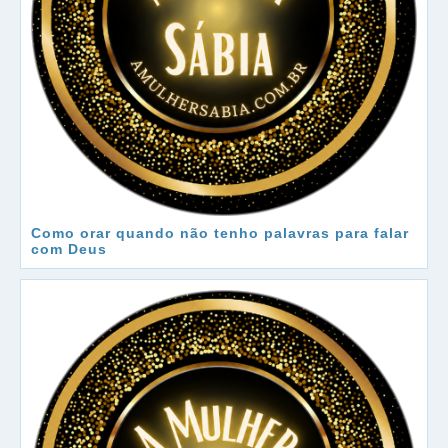
Como orar quando não tenho palavras para falar
com Deus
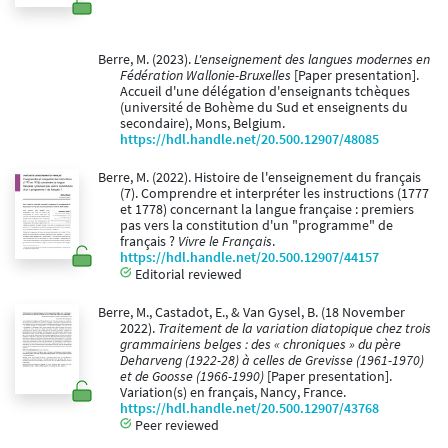
Berre, M. (2023).
L'enseignement des langues modernes en
Fédération Wallonie-Bruxelles
[Paper presentation].
Accueil d'une délégation d'enseignants tchèques
(université de Bohème du Sud et enseignents du
secondaire), Mons, Belgium.
https://hdl.handle.net/20.500.12907/48085
Berre, M. (2022). Histoire de l'enseignement du français
(7). Comprendre et interpréter les instructions (1777
et 1778) concernant la langue française : premiers
pas vers la constitution d'un "programme" de
français ?
Vivre le Français
.
https://hdl.handle.net/20.500.12907/44157
Editorial reviewed
Berre, M., Castadot, E., & Van Gysel, B. (18 November
2022).
Traitement de la variation diatopique chez trois
grammairiens belges : des « chroniques » du père
Deharveng (1922-28) à celles de Grevisse (1961-1970)
et de Goosse (1966-1990)
[Paper presentation].
Variation(s) en français, Nancy, France.
https://hdl.handle.net/20.500.12907/43768
Peer reviewed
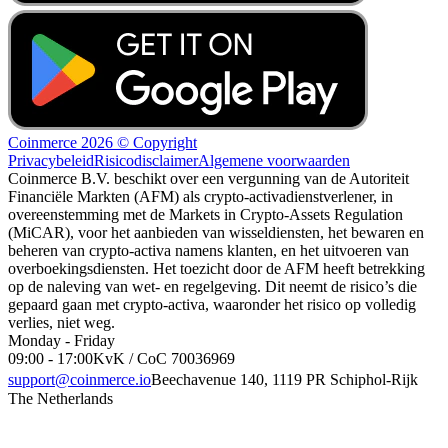
Coinmerce 2026 © Copyright
Privacybeleid
Risicodisclaimer
Algemene voorwaarden
Coinmerce B.V. beschikt over een vergunning van de Autoriteit
Financiële Markten (AFM) als crypto-activadienstverlener, in
overeenstemming met de Markets in Crypto-Assets Regulation
(MiCAR), voor het aanbieden van wisseldiensten, het bewaren en
beheren van crypto-activa namens klanten, en het uitvoeren van
overboekingsdiensten. Het toezicht door de AFM heeft betrekking
op de naleving van wet- en regelgeving. Dit neemt de risico’s die
gepaard gaan met crypto-activa, waaronder het risico op volledig
verlies, niet weg.
Monday - Friday
09:00 - 17:00
KvK / CoC 70036969
support@coinmerce.io
Beechavenue 140, 1119 PR Schiphol-Rijk
The Netherlands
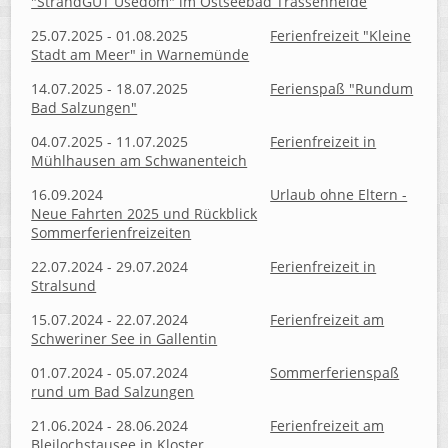
"StrandGUT Usedom" im Ostseebad Trassenheide
25.07.2025 - 01.08.2025
Ferienfreizeit "Kleine
Stadt am Meer" in Warnemünde
14.07.2025 - 18.07.2025
Ferienspaß "Rundum
Bad Salzungen"
04.07.2025 - 11.07.2025
Ferienfreizeit in
Mühlhausen am Schwanenteich
16.09.2024
Urlaub ohne Eltern -
Neue Fahrten 2025 und Rückblick
Sommerferienfreizeiten
22.07.2024 - 29.07.2024
Ferienfreizeit in
Stralsund
15.07.2024 - 22.07.2024
Ferienfreizeit am
Schweriner See in Gallentin
01.07.2024 - 05.07.2024
Sommerferienspaß
rund um Bad Salzungen
21.06.2024 - 28.06.2024
Ferienfreizeit am
Bleilochstausee in Kloster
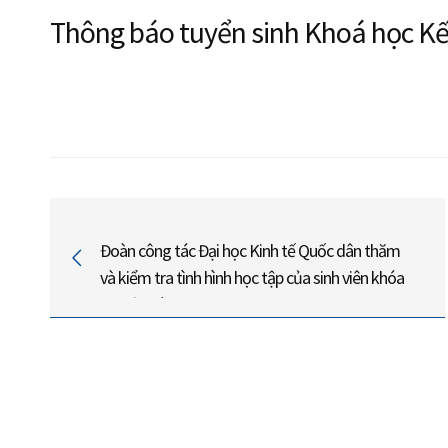
Thông báo tuyển sinh Khoá học Kế
Đoàn công tác Đại học Kinh tế Quốc dân thăm
và kiểm tra tình hình học tập của sinh viên khóa
66 Viện Đào tạo TT, CLC & POHE đang học
GDQP&AN tại Trường Đại học Sư phạm Hà Nội
2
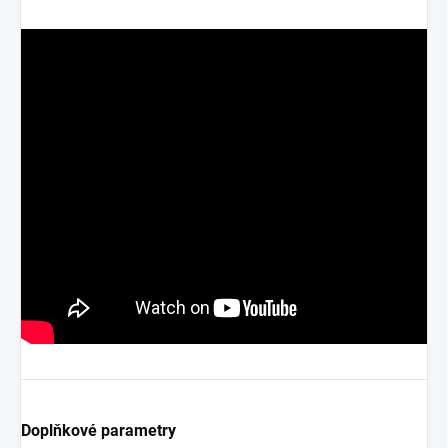
Doplňkové parametry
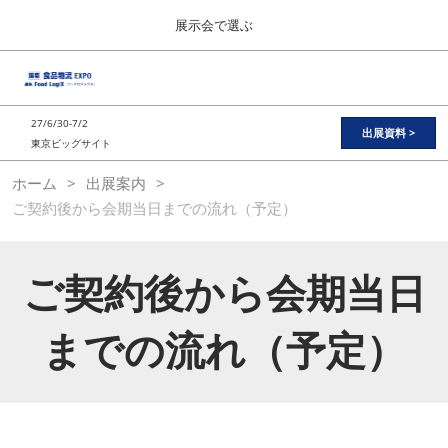
Press
ス
展示会で選ぶ
Escape
キ
to
ッ
close
総合TOP
グ
プ
the
ロ
2026年11月11日
し
ー
menu.
東京ビッグサイト / Tokyo Big Sight
27/6/30-7/2
バ
出展資料 >
て
東京ビッグサイト
ル
進
ナ
日本の食品”輸出EXPO
ホーム
出展案内
ビ
む
2026年11月11日
ゲ
ご契約後から会期当日までの流れ（予定）
東京ビッグサイト / Tokyo Big Sight
ー
シ
ョ
JFEX
ン
ご契約後から会期当日
2026年11月11日
を
東京ビッグサイト / Tokyo Big Sight
折
り
までの流れ（予定）
た
国際 食品物流EXPO
た
2027年06月30日
む
東京ビッグサイト / Tokyo Big Sight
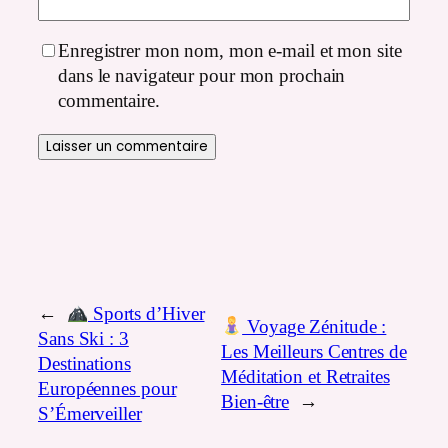
Enregistrer mon nom, mon e-mail et mon site
dans le navigateur pour mon prochain
commentaire.
←
Sports d’Hiver
Voyage Zénitude :
Sans Ski : 3
Les Meilleurs Centres de
Destinations
Méditation et Retraites
Européennes pour
Bien-être
→
S’Émerveiller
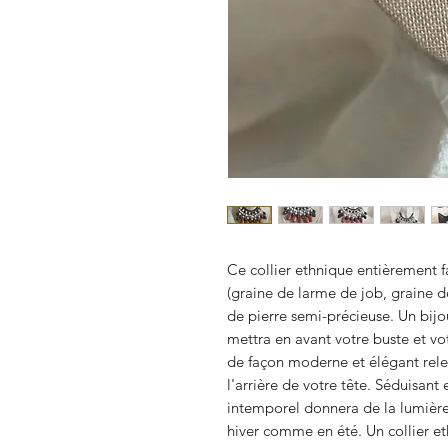
Ce collier ethnique entièrement f
(graine de larme de job, graine d
de pierre semi-précieuse. Un bijo
mettra en avant votre buste et vo
de façon moderne et élégant rele
l'arrière de votre tête. Séduisant
intemporel donnera de la lumière
hiver comme en été. Un collier et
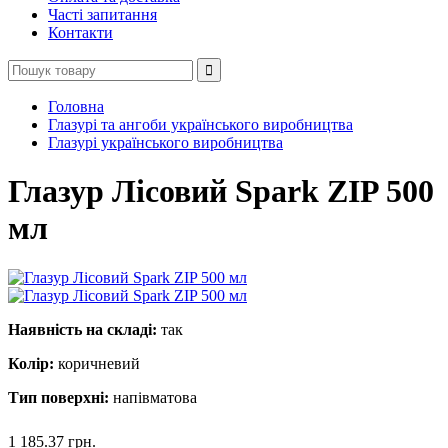
Часті запитання
Контакти
Головна
Глазурі та ангоби українського виробництва
Глазурі українського виробництва
Глазур Лісовий Spark ZIP 500
мл
Наявність на складі:
так
Колір:
коричневий
Тип поверхні:
напівматова
1 185.37
грн.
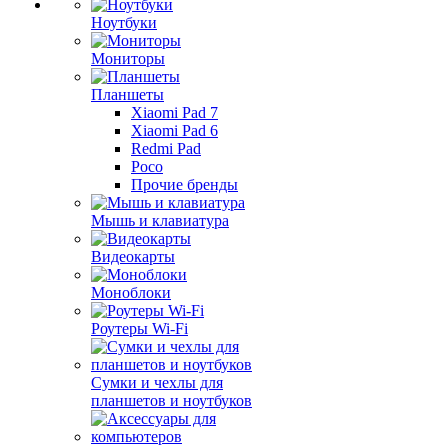
Ноутбуки
Мониторы
Планшеты
Xiaomi Pad 7
Xiaomi Pad 6
Redmi Pad
Poco
Прочие бренды
Мышь и клавиатура
Видеокарты
Моноблоки
Роутеры Wi-Fi
Сумки и чехлы для
планшетов и ноутбуков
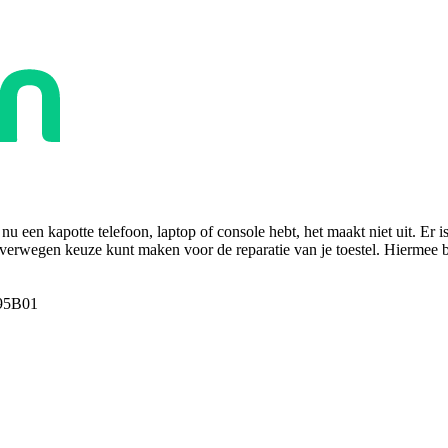
u een kapotte telefoon, laptop of console hebt, het maakt niet uit. Er i
overwegen keuze kunt maken voor de reparatie van je toestel. Hiermee bes
95B01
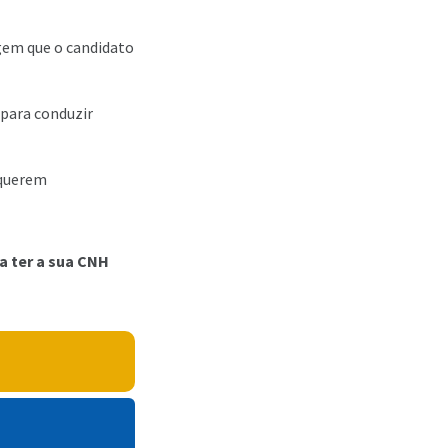
gem que o candidato
para conduzir
requerem
a ter a sua CNH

§ **Task item**
From the records above, copy exactly the stretch from the line holding "27/6/30-7/2" through the line holding "Destinations", both ends included, without the pictures.

§ **Result of this task**
27/6/30-7/2
バ
出展資料 >
て
東京ビッグサイト
ル
進
ナ
日本の食品”輸出EXPO
ホーム
出展案内
ビ
む
2026年11月11日
ゲ
ご契約後から会期当日までの流れ（予定）
東京ビッグサイト / Tokyo Big Sight
ー
シ
ョ
JFEX
ン
ご契約後から会期当日
2026年11月11日
を
東京ビッグサイト / Tokyo Big Sight
折
り
までの流れ（予定）
た
国際 食品物流EXPO
た
2027年06月30日
む
東京ビッグサイト / Tokyo Big Sight
Enregistrer mon nom, mon e-mail et mon site
dans le navigateur pour mon prochain
commentaire.
←
Sports d’Hiver
Voyage Zénitude :
Sans Ski : 3
Les Meilleurs Centres de
Destinations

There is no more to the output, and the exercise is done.